Toenail Fungus
Onychomycosis (also known as “Dermatophytic onychomycosis,” ”Ringworm of the nail,” ”Tinea unguium” Toenail Fungus) means fungal infection of the nail. It is the most common disease of the nails and constitutes about a half of all nail abnormalities.
This condition may affect toenails or fingernails, but toenail infections are particularly common. The prevalence of onychomycosis is about 6-8% in the adult population.
Classification
There are four classic types of onychomycosis:
- Distal subungual onychomycosis
- The most common form of tinea unguium usually caused by Trichophyton rubrum, which invades the nail bed and the underside of the nail plate.
- White superficial onychomycosis
- Caused by fungal invasion of the superficial layers of the nail plate to form “white islands” on the plate. Accounts for only 10 percent of onychomycosis cases. In some cases, WSO is a misdiagnosis of “Keratin Granulations” which are not a fungus, but a reaction to nail polish that can cause the nails to have a chalky white appearance. A laboratory test should be performed to confirm.
- Proximal subungual onychomycosis
- Fungal penetration of the newly formed nail plate through the proximal nail fold. It is the least common form of tinea unguium in healthy people but found more commonly when the patient is immunocompromised.
- Candidal onychomycosis
- Candida species invade fingernails usually occurring in persons who frequently immerse their hands in water. This normally requires the prior damage of the nail by infection or trauma.
Signs and symptoms
The nail plate can have a thickened, yellow, or cloudy appearance. The nails can become rough and crumbly, or can separate from the nail bed. There is usually no pain or other bodily symptoms, unless the disease is severe.
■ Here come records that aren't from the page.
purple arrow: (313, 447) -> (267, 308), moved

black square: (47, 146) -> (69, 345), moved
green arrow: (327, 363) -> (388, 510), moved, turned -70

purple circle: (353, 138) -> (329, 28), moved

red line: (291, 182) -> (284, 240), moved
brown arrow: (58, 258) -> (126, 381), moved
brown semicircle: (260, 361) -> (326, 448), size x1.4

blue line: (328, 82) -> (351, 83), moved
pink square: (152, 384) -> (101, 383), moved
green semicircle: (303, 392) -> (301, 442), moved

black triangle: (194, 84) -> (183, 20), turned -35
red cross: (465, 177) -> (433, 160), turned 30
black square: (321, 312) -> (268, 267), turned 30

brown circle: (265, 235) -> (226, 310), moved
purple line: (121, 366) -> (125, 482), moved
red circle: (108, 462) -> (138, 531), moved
Dermatophytids are fungus-free skin lesions that sometimes form as a result of a fungus infection in another part of the body. This could take the form of a rash or itch in an area of the body that is not infected with the fungus. Dermatophytids can be thought of as an allergic reaction to the fungus.
Patients with onychomycosis may experience significant psychosocial problems due to the appearance of the nail. This is particularly increased when fingernails are affected.
Causes
The causative pathogens of onychomycosis include dermatophytes, Candida, and non-dermatophytic molds. Dermatophytes are the fungi most commonly responsible for onychomycosis in the temperate western countries; meanwhile, Candida and non-dermatophytic molds are more frequently involved in the tropics and subtropics with a hot and humid climate.
Dermatophytes
Trichophyton rubrum is the most common dermatophyte involved in onychomycosis. Other dermatophytes that may be involved are Trichophyton interdigitale,Epidermophyton floccosum, Trichophyton violaceum, Microsporum gypseum, Trichophyton tonsurans, Trichophyton soudanense (considered by some to be an African variant of T. rubrum rather than a full-fledged separate species) and the cattle ringworm fungus Trichophyton verrucosum. A common outdated name that may still be reported by medical laboratories is Trichophyton mentagrophytes for T. interdigitale. The name T. mentagrophytes is now restricted to the agent of favus skin infection of the mouse; though this fungus may be transmitted frommice and their danders to humans, it generally infects skin and not nails.
Other
Other causative pathogens include Candida and non-dermatophytic moulds, in particular members of the mould generation Scytalidium (name recently changed to Neoscytalidium), Scopulariopsis, and Aspergillus.Candida mainly cause fingernail onychomycosis in people whose hands are often submerged in water. Scytalidium mainly affects people in the tropics, though it persists if they later move to areas of temperate climate.
Other molds more commonly affect people older than 60 years, and their presence in the nail reflects a slight weakening in the nail’s ability to defend itself against fungal invasion.
Risk factors
Risk factors for onychomycosis include family history, increasing age, poor health, prior trauma, warm climate, participation in fitness activities, immunosuppression (e.g., HIV, drug induced), communal bathing, and occlusive footwear.
Diagnosis
To avoid misdiagnosis as nail psoriasis, lichen planus, contact dermatitis, trauma, nail bed tumor or yellow nail syndrome, laboratory confirmation may be necessary. The three main approaches are potassium hydroxide smear, culture and histology. This involves microscopic examination and culture of nail scrapings or clippings. Recent results indicate that the most sensitive diagnostic approaches are direct smear combined with histological examination, and nail plate biopsy using periodic acid-Schiff stain. To reliably identify nondermatophyte molds several samples may be necessary.